Yang tinggal tentu berharap yang pergi diberikan kelapangan kuburnya serta diringankan azab kuburnya, sementara bagi yang tinggal bisa mengadakan kenduri jika berlebih dananya. Seperti malan ini kami mengadakan niga hari atau kenduri tiga hari setelah berpulangnya kerabat kami, berharap doa yang kami kirim akan lebih meringankan segala azabnya dan memberikan kelapangan di alam kuburnya.
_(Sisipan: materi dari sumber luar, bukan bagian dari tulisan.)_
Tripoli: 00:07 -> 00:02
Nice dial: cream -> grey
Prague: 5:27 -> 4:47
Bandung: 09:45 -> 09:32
Yang ditinggal selain menyelenggarakan apa yang wajib untuk yang pergi, jangan lupa menginggatkan diri bahwa kita juga akan meninggalkan dunia yang fana ini. Membaca surat yasin jangan hanya pas ada niga hari, tujuh hari atau empat puluh hari. Doakanlah mereka yang pergi seiring kita mendoakan diri kita dan selalu mengingat mati.
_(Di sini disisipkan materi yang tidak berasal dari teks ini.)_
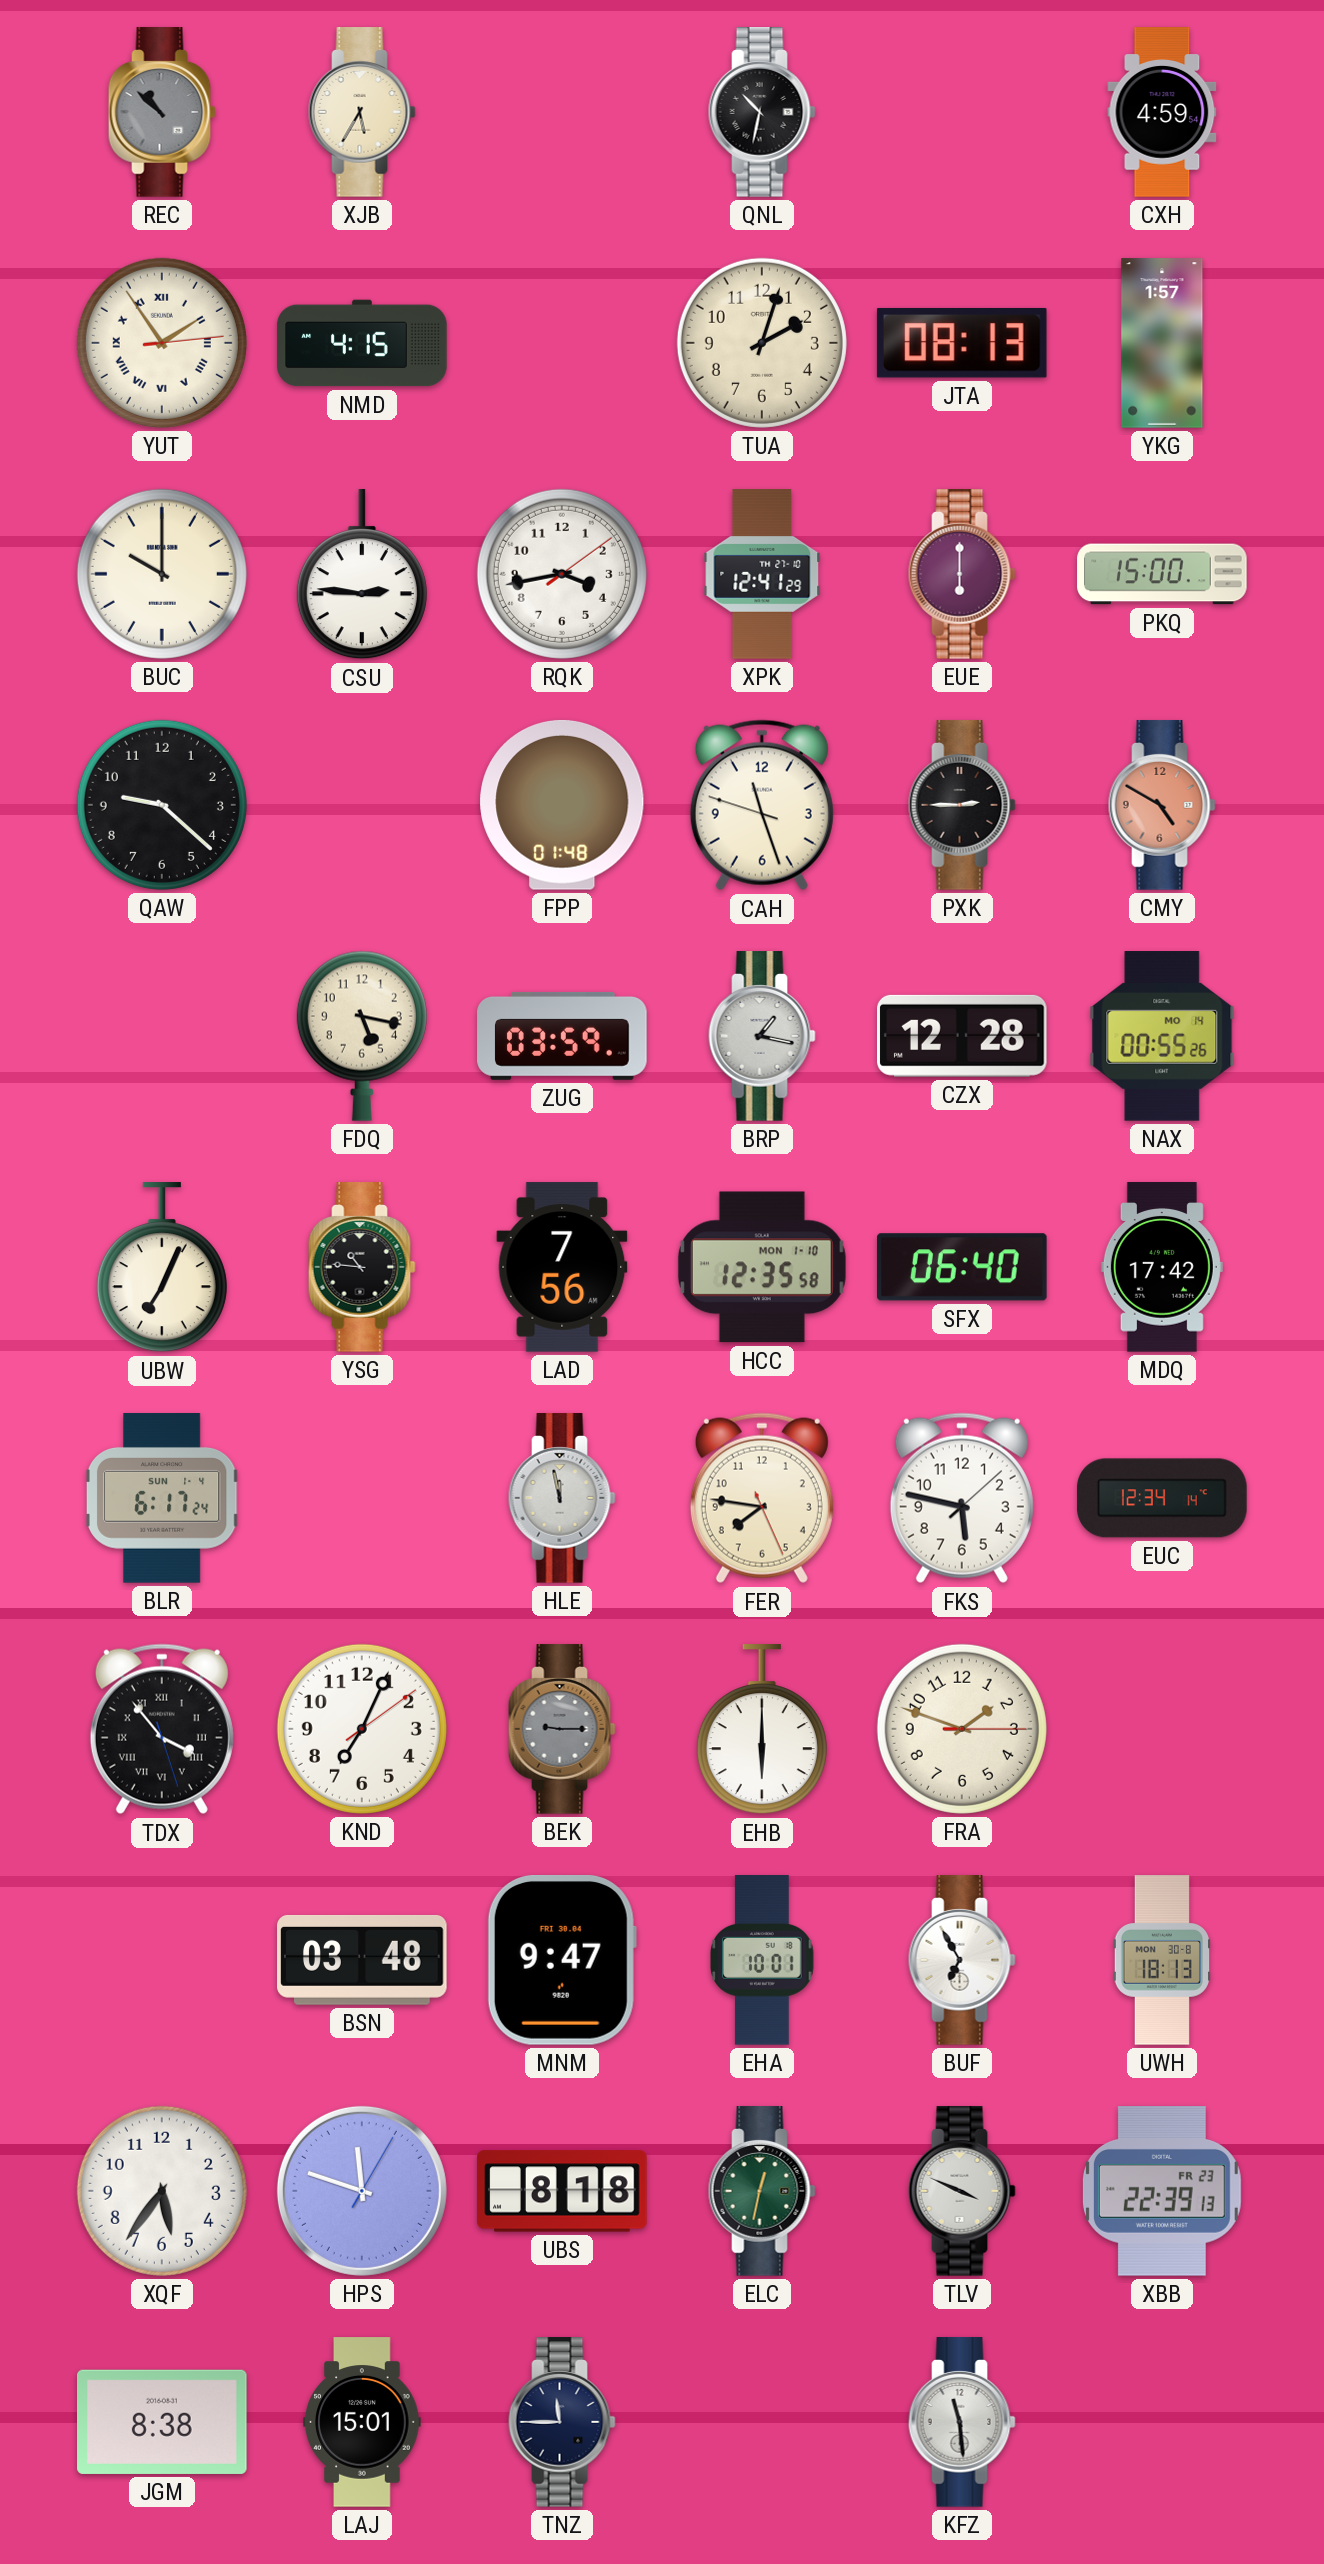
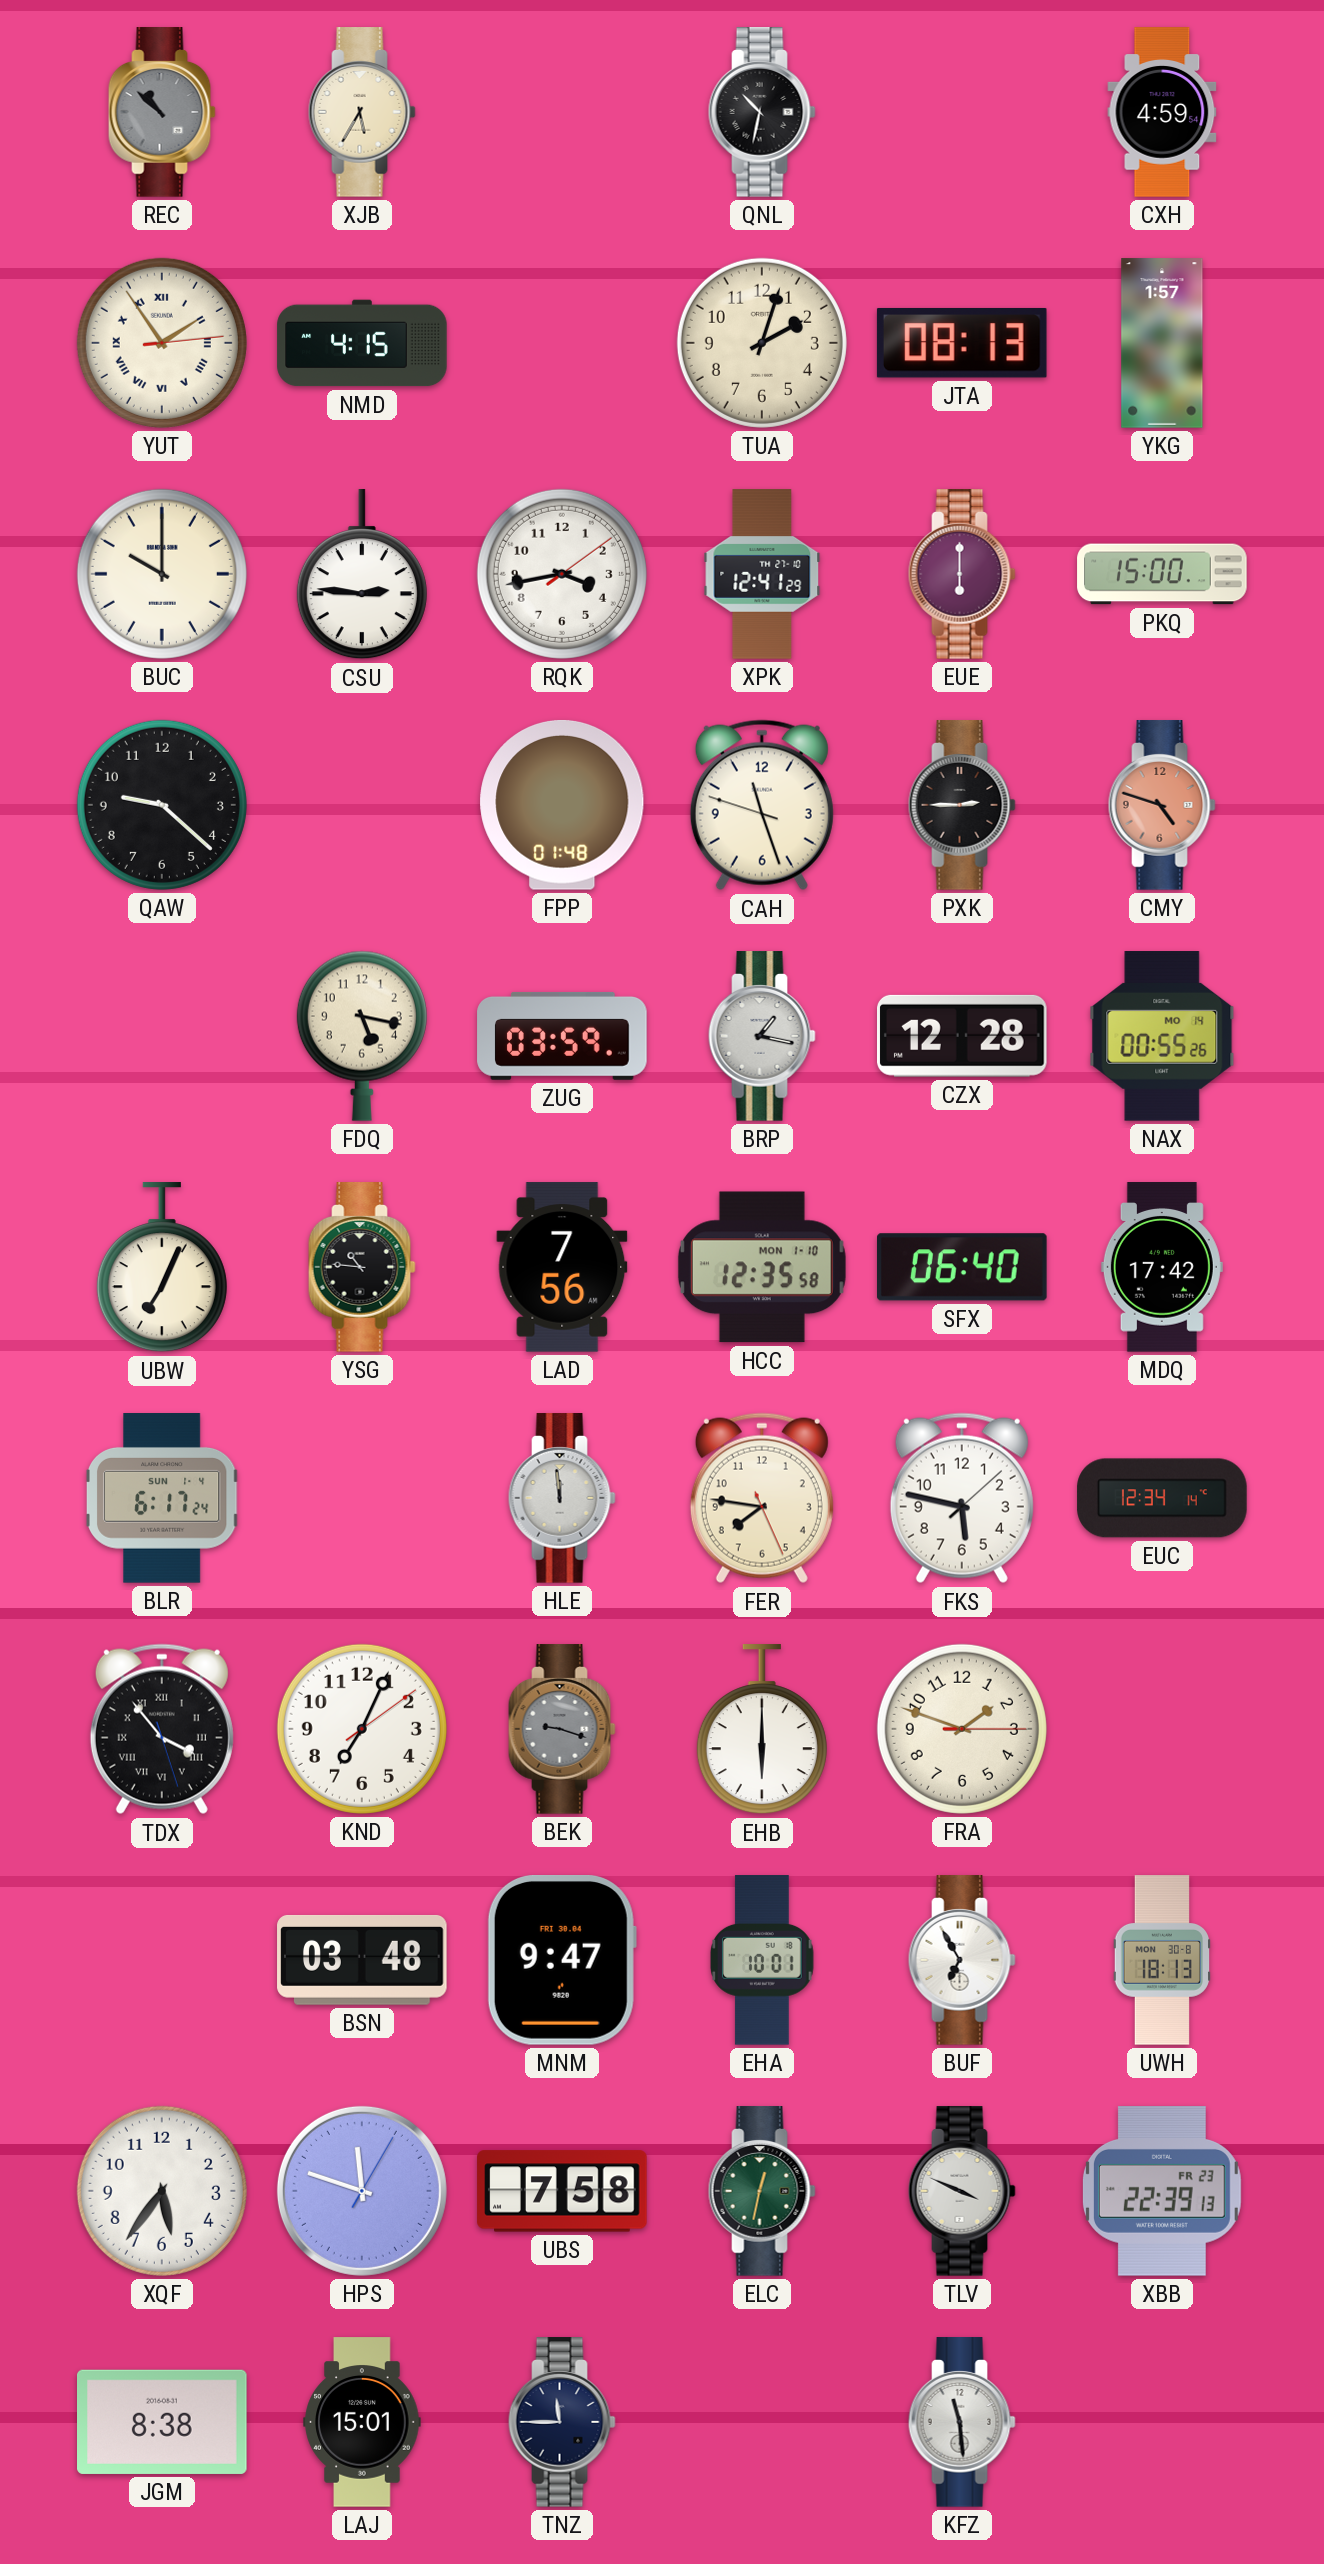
CMY: 4:50 -> 4:48
HLE: 11:58 -> 11:59
BEK: 9:15 -> 9:18
UBS: 8:18 -> 7:58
Hari ini tidak, mungkin besok giliran kita. Sebelum datang giliran kita, sempatkan untuk diri untuk selalu intropeksi diri bahwa yang namanya manusia tidak pernah lepas dari silap dan salah. Perkecil kesilapan, ingatkan diri untuk jangan melakukan kesalahan.
Saling mendoakan dan didoakan adalah lumrah hidup, jika masih sempat berdoa berdoalah sebelum kita butuh doa orang lain untuk diri kita, semoga celoteh Nyakbaye hari ini mengingatkan kita bahwa tidak ada hidup yang kekal bagi ciptaan – Nya.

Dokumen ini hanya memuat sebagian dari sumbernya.